The hope of transferring the fish during a few weeks in late spring — the peak spawning season for the blueback herring — is to accelerate the rate at which they repopulate the freshwater in this area, said Sprankle.

"We could sit back and wait for these fish to naturally recolonize the habitat," Sprankle said. "I wouldn't have an answer for you for how long that might take."

These efforts are guided by the Connecticut River Atlantic Salmon Commission, a partnership of state and federal agencies that was established in 1967 to restore the salmon population. Since that time, the efforts have expanded to other species, Sprankle noted.

Manhan River

On a recent afternoon, Sprankle and his team poured 600 blueback herring into a section of the Manhan River in Southampton from a 1,000-gallon circular tank on the back of a Fish and Wildlife Service truck. Earlier that morning, they had caught the herring in Wethersfield Cove, Connecticut, by electro-fishing, in which a small electric shock is sent into the water that temporarily stuns the fish so they can be scooped up with a large net.

The Manhan is a tributary of the Connecticut River previously blocked off by the Manhan River Dam in downtown Easthampton. That changed at the end of last year, when the City of Easthampton completed the construction of a fish ladder — or pools of water in the shape of steps — over the dam.

Caleb Slater, anadromous fish project leader with the Massachusetts Division of Fisheries and Wildlife in West Boylston, said that it has been over 100 years since migrating fish have had access to the Manhan.

"It's our hope that when the fish produced there come back, they will have some fidelity for the Manhan River," he said in a telephone interview.

Other fish passageways in the area include the fish ladder constructed at the West Springfield dam on the Westfield River in 1995, and the Robert E. Barrett Fishway built at the Holyoke dam in 1955.

As Sprankle attached a pipe to the circular tank, some water spilled out with a few blueback herring. They momentarily flopped on the rocks and in the grass before being scooped up in the hands of Phillip Herzig, a biologist for the Central New England Fishery Resources Office in Nashua, New Hampshire, who promptly tossed them into the river.

Once the pipe was attached, the cascade of fish began. They fell out in a thick stream that gradually thinned out. Sprankle and David Rogers, 24, an environmental science student at Clemson University who is interning with the Student Conservation Association, used a net to gather the last fish from the tank. They handed the net off to Herzig, who dropped the fish into the stream.

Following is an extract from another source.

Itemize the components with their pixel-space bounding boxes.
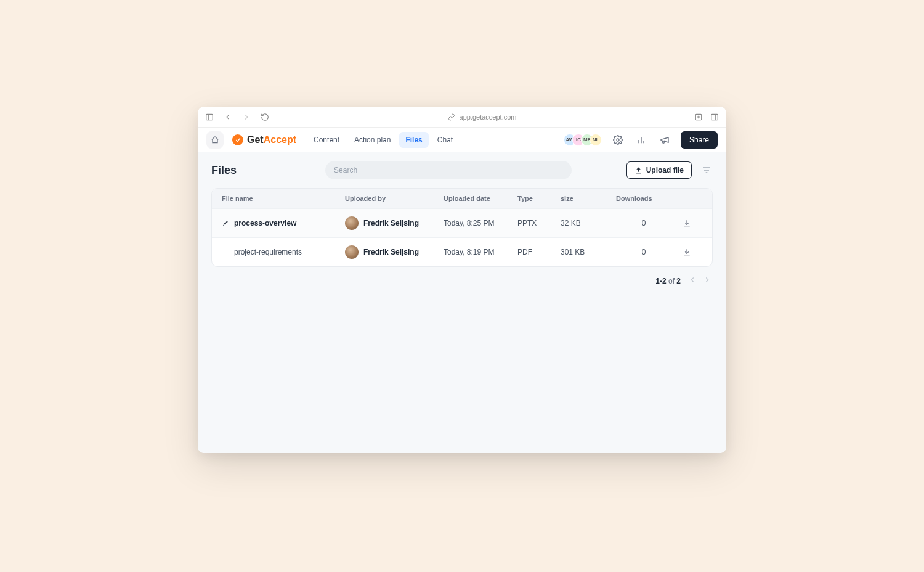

"The fish are swimming strong. They look really good," Sprankle said to Herzig as they watched the fish swim upstream, or against the current.

They transferred between 600 and 1,000 fish about nine times over a three-week period, Sprankle said. Besides the Manhan River, the Fish and Wildlife Service team also sent fish into the Oxbow, a section of the Connecticut River that runs through Northampton and Easthampton.

River herring, which includes both blueback and alewife (also a small, silver-colored fish) play an important role as part of the food chain, serving as prey for larger fish such as striped bass and birds such as osprey.

"Basically anything that eats fish will eat herring," Sprankle said. "They're tremendous fuel ecologically for the river system."

A census is typically done in late summer to check on the population growth, said Slater. Special attention is paid to the number of juveniles, which serve as proof of successful reproduction, he explained. There is also a camera at the fish ladder on the Manhan River Dam that allows the Fish and Wildlife Service to monitor the fish passage.

Sprankle, who has been a fish biologist since 1994, said that watching the fish being returned to their historic habitat is one of the most fulfilling aspects of his job.

"I get an absolute thrill out of it," he said. "It's one of the most rewarding things I do."